Security Policy

Security Features

HTTPS-only fetching: docpull rejects non-HTTPS targets and re-validates every request URL, including redirect targets.
SSRF controls with connect-time pinning: private, loopback, link-local, and cloud metadata addresses are blocked, and hostname resolution is pinned at connect time to prevent DNS rebinding.
Scoped authenticated crawling: sitemap discovery stays on the crawl origin, and sensitive headers are stripped from off-origin requests and cross-origin redirects.
robots.txt enforcement: robots.txt is fetched through the same validated transport path, and fetch or parser failures fail closed.
Path traversal protection: output paths are validated and generated filenames are sanitized.
XXE protection: sitemap XML is parsed with defusedxml.
Download guardrails: response size limits, timeout controls, and retry backoff are enforced in the HTTP client.

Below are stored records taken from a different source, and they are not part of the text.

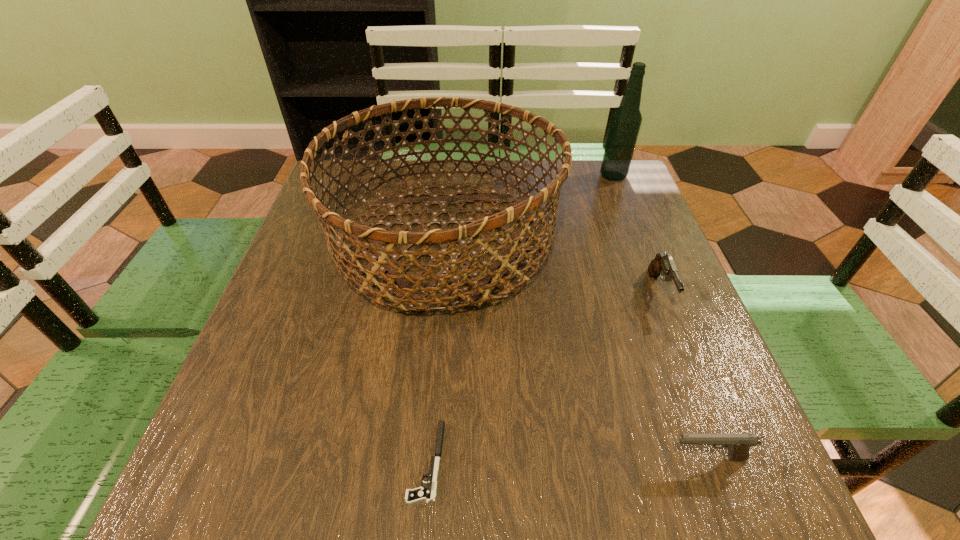 Find the location of a particular element. This screenshot has height=540, width=960. the tallest object is located at coordinates (626, 120).

Image resolution: width=960 pixels, height=540 pixels. Find the location of `basket`. basket is located at coordinates (411, 291).

Locate an element on the screen. the farthest pistol is located at coordinates (663, 264).

Locate an element on the screen. the second shortest object is located at coordinates (738, 445).

The width and height of the screenshot is (960, 540). I want to click on the leftmost pistol, so tap(427, 493).

This screenshot has height=540, width=960. Identify the location of the shortest pistol. (427, 493).

Locate an element on the screen. vacant space situated on the left of the tallest object is located at coordinates (582, 176).

The height and width of the screenshot is (540, 960). What are the coordinates of `vacant space located on the right of the basket` in the screenshot? It's located at (625, 238).

You are a GUI agent. You are given a task and a screenshot of the screen. Output one action in this format:
    pyautogui.click(x=<x>, y=<y>)
    Task: Click on the blank space located 0.300m at the barrel of the farthest pistol
    
    Given the screenshot: What is the action you would take?
    pyautogui.click(x=729, y=465)

In order to click on vacant space located 0.110m at the barrel of the second shortest object in this screenshot , I will do click(598, 458). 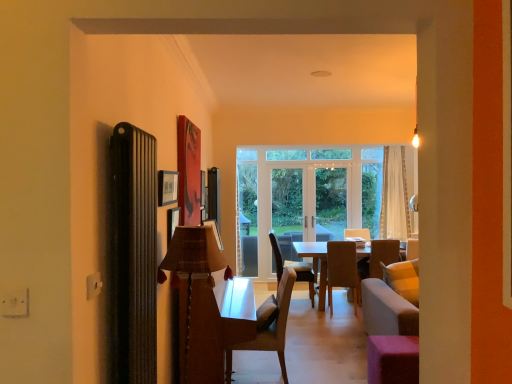 Question: Based on their sizes in the image, would you say clear glass door at center, arranged as the 1th screen door when viewed from the right, is bigger or smaller than white sheer curtain at center?

Choices:
 (A) big
 (B) small

Answer: (A)

Question: Considering the relative positions of clear glass door at center, the second screen door when ordered from left to right, and white sheer curtain at center in the image provided, is clear glass door at center, the second screen door when ordered from left to right, to the left or to the right of white sheer curtain at center?

Choices:
 (A) left
 (B) right

Answer: (A)

Question: Which is farther from the white glossy screen door at center, the 2th screen door viewed from the right?

Choices:
 (A) brown leather chair at center, which ranks as the 3th chair in front-to-back order
 (B) plaid fabric lampshade at center
 (C) light brown fabric chair at center, which ranks as the 2th chair in front-to-back order
 (D) pink fabric stool at lower right
 (E) white sheer curtain at center

Answer: (B)

Question: Which is farther from the light brown fabric chair at center, which ranks as the 2th chair in front-to-back order?

Choices:
 (A) brown leather chair at center, arranged as the 1th chair when viewed from the back
 (B) light brown wooden chair at center, which ranks as the 1th chair in front-to-back order
 (C) pink fabric stool at lower right
 (D) white sheer curtain at center
 (E) plaid fabric lampshade at center

Answer: (E) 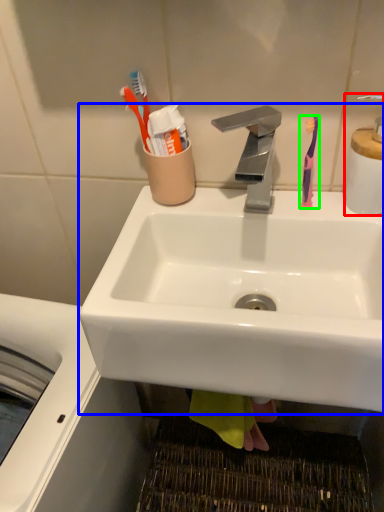 Question: Based on their relative distances, which object is nearer to soap dispenser (highlighted by a red box)? Choose from sink (highlighted by a blue box) and toothbrush (highlighted by a green box).

Choices:
 (A) sink
 (B) toothbrush

Answer: (B) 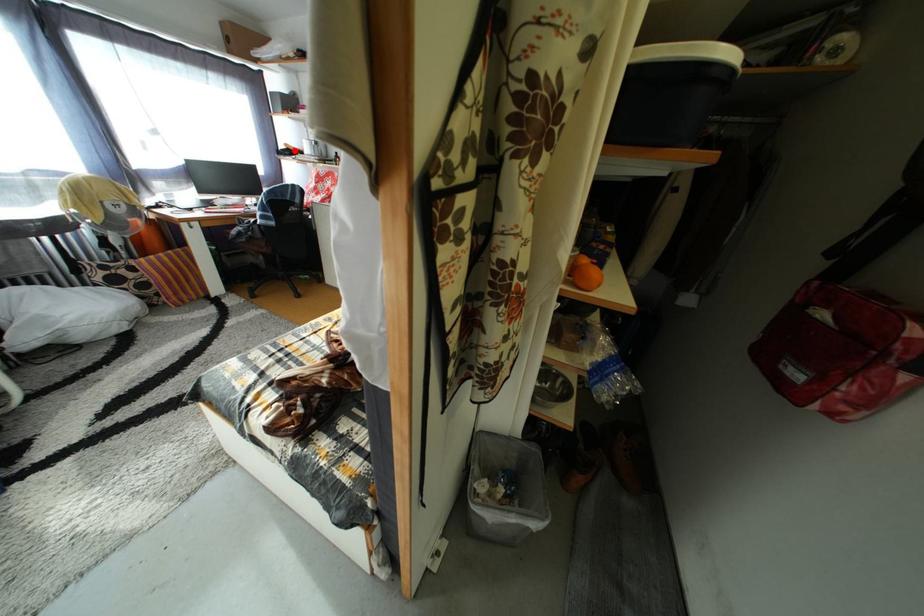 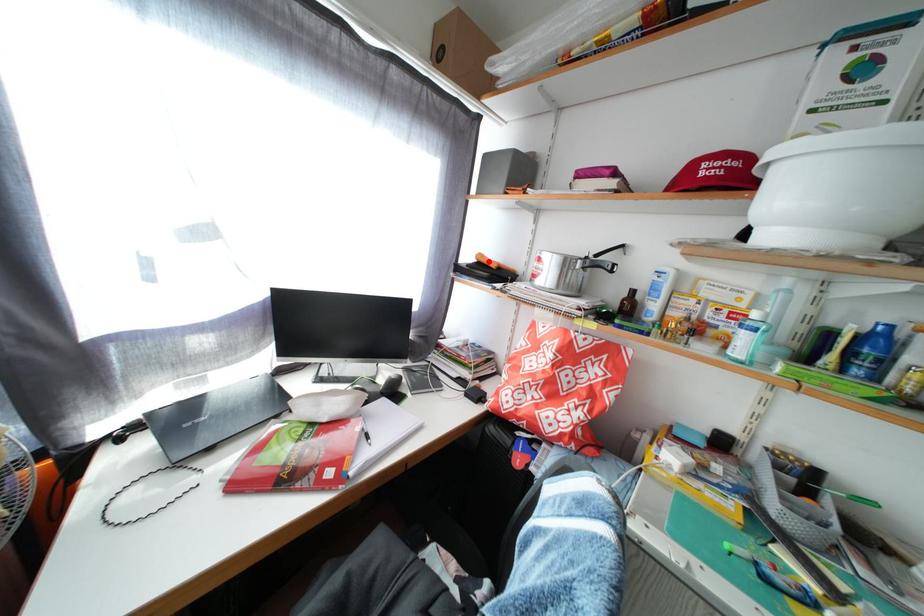 I am providing you with two images of the same scene from different viewpoints. A red point is marked on the first image and another point is marked on the second image. Does the point marked in image1 correspond to the same location as the one in image2?

Yes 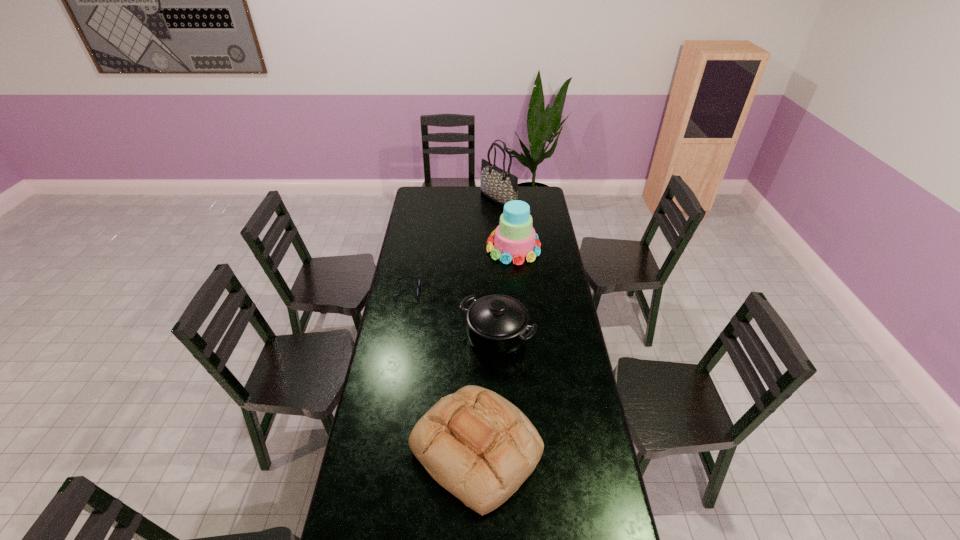 Where is `blank area located on the back of the saucepan`? This screenshot has width=960, height=540. blank area located on the back of the saucepan is located at coordinates (495, 293).

At what (x,y) coordinates should I click in order to perform the action: click on free space located on the right of the nearest object. Please return your answer as a coordinate pair (x, y). This screenshot has width=960, height=540. Looking at the image, I should click on 601,450.

The image size is (960, 540). I want to click on vacant space located on the front-facing side of the shortest object, so click(502, 291).

I want to click on object that is at the far edge, so click(x=500, y=186).

Where is `object that is at the left edge`? The image size is (960, 540). object that is at the left edge is located at coordinates (418, 285).

Locate an element on the screen. object at the right edge is located at coordinates (514, 239).

Find the location of `vacant space at the left edge of the desktop`. vacant space at the left edge of the desktop is located at coordinates (396, 275).

Image resolution: width=960 pixels, height=540 pixels. Find the location of `free space at the right edge of the desktop`. free space at the right edge of the desktop is located at coordinates (577, 521).

I want to click on blank space at the far right corner, so click(539, 192).

Find the location of a particular element. The width and height of the screenshot is (960, 540). free point between the spectacles and the fourth farthest object is located at coordinates (452, 314). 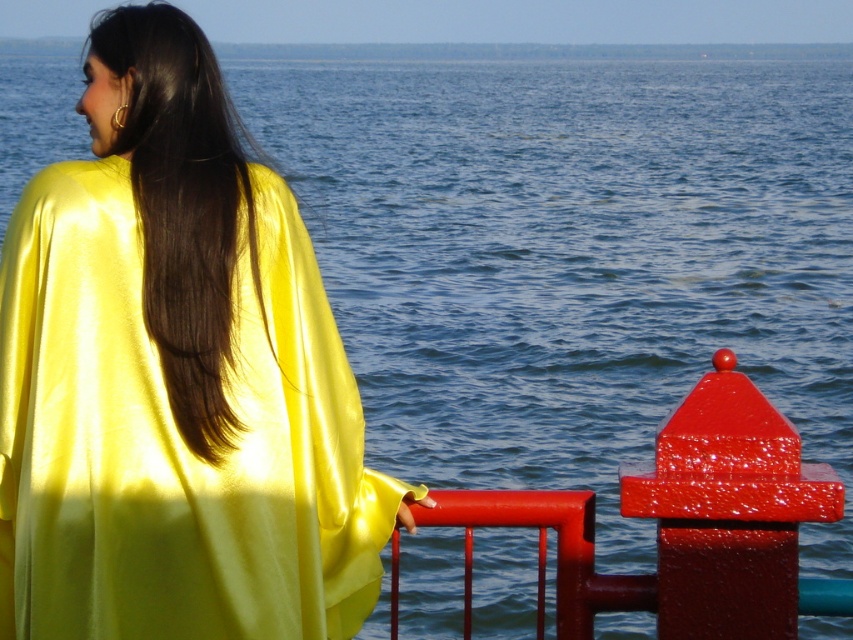 Question: Can you confirm if shiny yellow cape at upper left is positioned to the right of satin smooth hair at upper left?

Choices:
 (A) yes
 (B) no

Answer: (B)

Question: Among these points, which one is nearest to the camera?

Choices:
 (A) click(225, 276)
 (B) click(57, 531)

Answer: (B)

Question: Which object is closer to the camera taking this photo?

Choices:
 (A) satin smooth hair at upper left
 (B) shiny yellow cape at upper left

Answer: (B)

Question: Is shiny yellow cape at upper left thinner than satin smooth hair at upper left?

Choices:
 (A) no
 (B) yes

Answer: (A)

Question: Does shiny yellow cape at upper left appear under satin smooth hair at upper left?

Choices:
 (A) no
 (B) yes

Answer: (B)

Question: Which of the following is the closest to the observer?

Choices:
 (A) shiny yellow cape at upper left
 (B) satin smooth hair at upper left

Answer: (A) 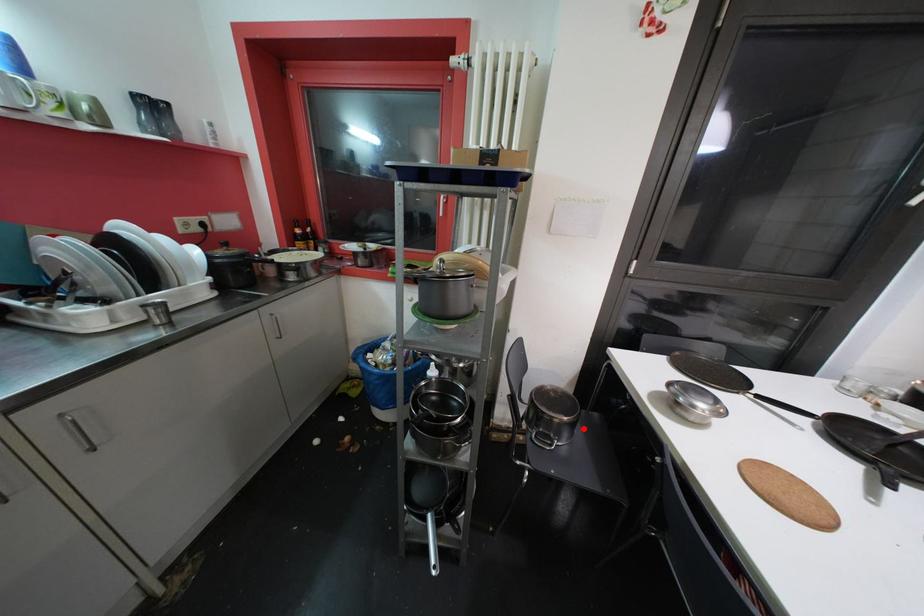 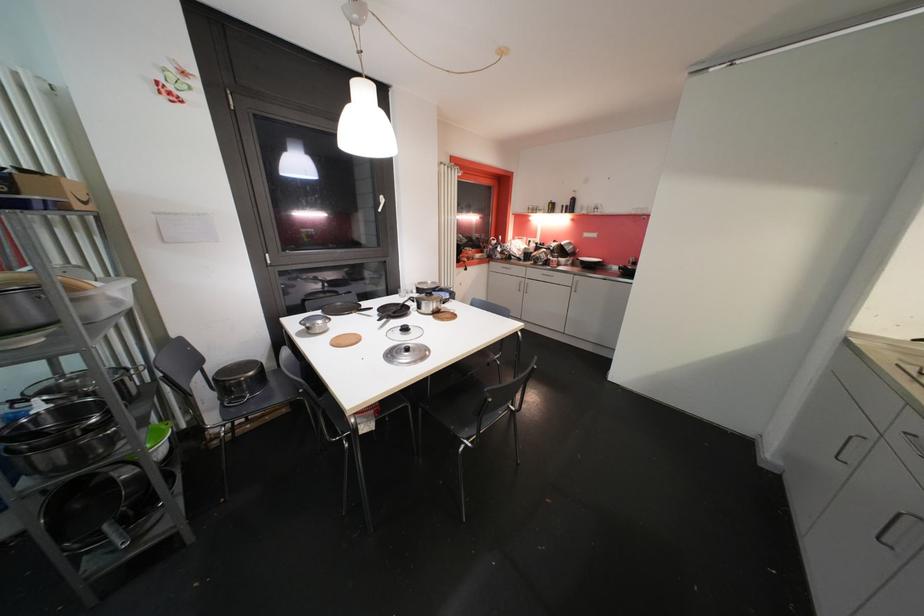 Question: A red point is marked in image1. In image2, is the corresponding 3D point closer to the camera or farther? Reply with the corresponding letter.

Choices:
 (A) The corresponding 3D point is closer.
 (B) The corresponding 3D point is farther.

Answer: (B)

Report security issues to support@raintree.technology.

Include: description, reproduction steps, potential impact.

Do not open public GitHub issues for security vulnerabilities.

Python dependencies in pyproject.toml declare supported minimum versions; JavaScript dependency trees are pinned in web/package-lock.json and mcp/bun.lock.
Automated scanning runs in .github/workflows/security.yml and executes pip-audit, bandit, bun audit, and npm audit.
Targeted security regression tests run alongside those audits to catch SSRF, credential-scoping, robots, and indexing regressions before merge.